A matrix sketch and virtual-war-room-based data stream anomaly detection algorithm is proposed in the literature [44]. The algorithm includes the following steps:

Data collection and processing: Collect log data from the microservice system and process it into a numerical matrix.
Matrix sketch calculation: Use matrix sketch technology to convert input data into a low-dimensional representation, reducing computational complexity.
Cluster center calculation: Use clustering algorithms (such as k-means) to calculate the cluster centers of the matrix sketch.
Virtual war room construction: Use the cluster centers as nodes to construct the virtual war room.
Data stream anomaly detection: Map new data points to the nearest cluster center and use distance metrics (such as Euclidean distance) to calculate the distance between the data point and its cluster. If the distance exceeds a predetermined threshold, the data point is considered an anomaly.

By using matrix sketch and virtual war room, this algorithm can effectively handle large data streams generated in microservice systems while maintaining high accuracy. However, the algorithm has some limitations: the classification and processing approach of this algorithm requires manual definition of the virtual war room and some domain knowledge and experience.

5.1.3. Based on Decision Trees

The Hoeffding tree algorithm proposed in the literature [45] is the first algorithm capable of mining from an infinite data stream with low computational requirements. The algorithm generates decision trees in real time and can maintain similar performance to offline decision trees. The Hoeffding tree algorithm saves statistical information for different instances observed at each node and calculates the information gain (entropy) for each attribute using this information. If the difference in entropy between the best attribute and the second-best attribute exceeds the Hoeffding bound, a split occurs, and the leaf is replaced by a node with the best attribute.

VFDT (Very Fast Decision Tree) is an algorithm and system based on the Hoeffding tree algorithm to determine the best attribute for decision nodes and build decision tree models [45]. Unlike the Hoeffding tree algorithm, VFDT processes data streams using fixed time and memory sizes, improving the efficiency of stream data classification algorithms in terms of time and space.

The VFDT system solves a practical problem that the Hoeffding tree algorithm does not address, which is the significant cost required for the system to determine which attribute is the best decision node property when the information entropy of two attributes is similar. VFDT provides a way for users to define a threshold to solve this problem. When the difference in information entropy is less than a certain threshold, it is judged as the decision node property. VFDT also allows users to set the minimum sample size value for the node, effectively reducing the calculation of sample information entropy within the user’s acceptable confidence level. VFDT also has the functions of rescanning the dataset and secondary sampling. Moreover, as the number of samples in the data stream decreases, the accuracy of the decision tree approaches that of reading all samples to build the decision tree. However, the limitation of VFDT is its inability to handle concept drift.
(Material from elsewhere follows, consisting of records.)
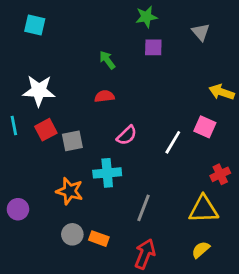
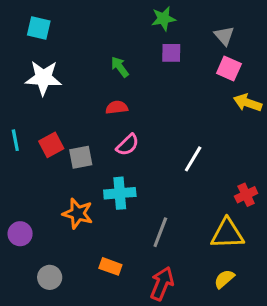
white star: (39, 91) -> (43, 78), moved
pink square: (205, 127) -> (229, 68), moved
pink semicircle: (127, 135) -> (128, 145), moved
gray circle: (72, 234) -> (50, 277), moved

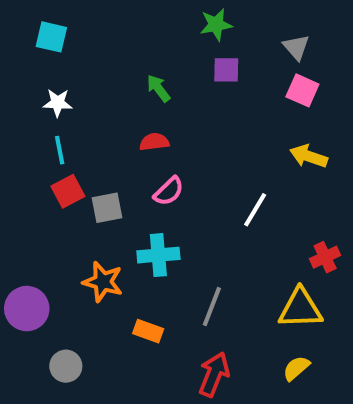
white star: (43, 78) -> (58, 103), size x0.6
yellow arrow: (248, 103) -> (309, 156), moved
cyan line: (15, 140) -> (60, 150), moved
purple circle: (20, 234) -> (27, 309), size x1.4
orange rectangle: (110, 266) -> (148, 331), moved

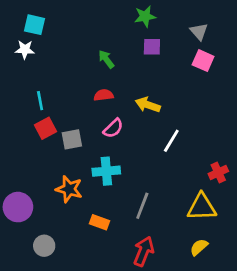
white star: (58, 103) -> (25, 50), moved
yellow arrow: (309, 156) -> (148, 105), moved

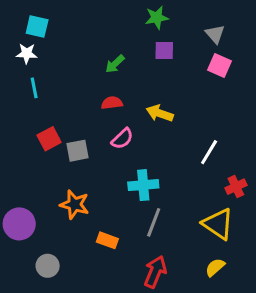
green arrow: (106, 59) -> (115, 64), turned -96
cyan line: (40, 101) -> (34, 88), moved
white line: (171, 141) -> (209, 152), moved
cyan cross: (106, 171) -> (143, 185), moved
yellow triangle: (202, 207) -> (218, 224), turned 36

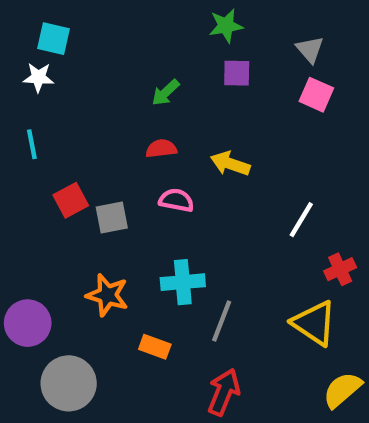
cyan line: (34, 88) -> (32, 144), moved
pink semicircle: (122, 139) -> (176, 200), turned -125
cyan cross: (143, 185) -> (183, 282), moved
gray circle: (48, 266) -> (69, 383), size x1.6
yellow semicircle: (215, 267) -> (342, 390), moved, size x1.4

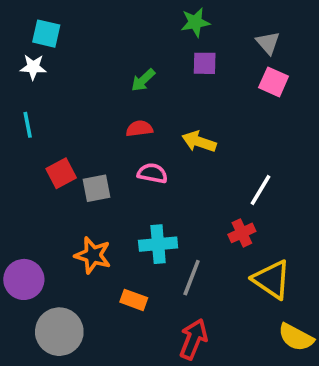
red cross: (340, 269) -> (242, 233), moved
yellow semicircle: (342, 390) -> (296, 337), turned -111

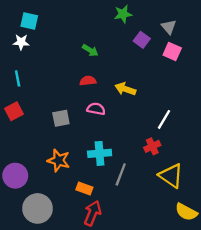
purple square: (205, 63) -> (142, 40), moved, turned 35
green arrow: (143, 80) -> (90, 50), turned -105
red square: (61, 173) -> (14, 111), moved
red arrow: (193, 339) -> (93, 213), moved

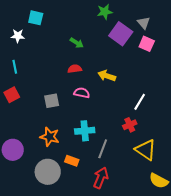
cyan square: (29, 21) -> (36, 18), moved
purple square: (142, 40) -> (121, 34), size x1.6
gray circle: (37, 208) -> (48, 172), moved
red arrow: (93, 213) -> (101, 178), moved

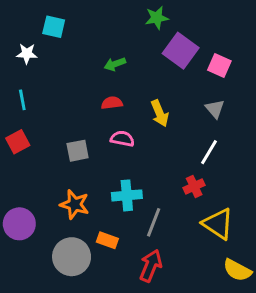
gray triangle: (144, 23) -> (215, 109), moved
green arrow: (77, 43) -> (115, 64), turned 128
yellow arrow: (107, 76) -> (160, 113), turned -132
Reference [46] proposed the CVFDT algorithm to address the problem that the VFDT algorithm cannot handle concept drift in data streams. The algorithm improves and adds a sliding window to the original algorithm so that the data stream used to build the decision tree model can be continuously updated, ensuring the accuracy of the model established in data streams with concept drift. When concept drift is detected, CVFDT will start growing a replacement subtree with the new best attribute at its root node. When the backup subtree is more accurate on new data than the old subtree, the old subtree will be replaced by the new subtree.

Reference [47] proposes the HAT algorithm based on CVFDT, which can learn adaptively from data streams that change over time without requiring a fixed size sliding window. The principle of the HAT algorithm is to place frequency estimation instances in each node to avoid the selection of window size parameters.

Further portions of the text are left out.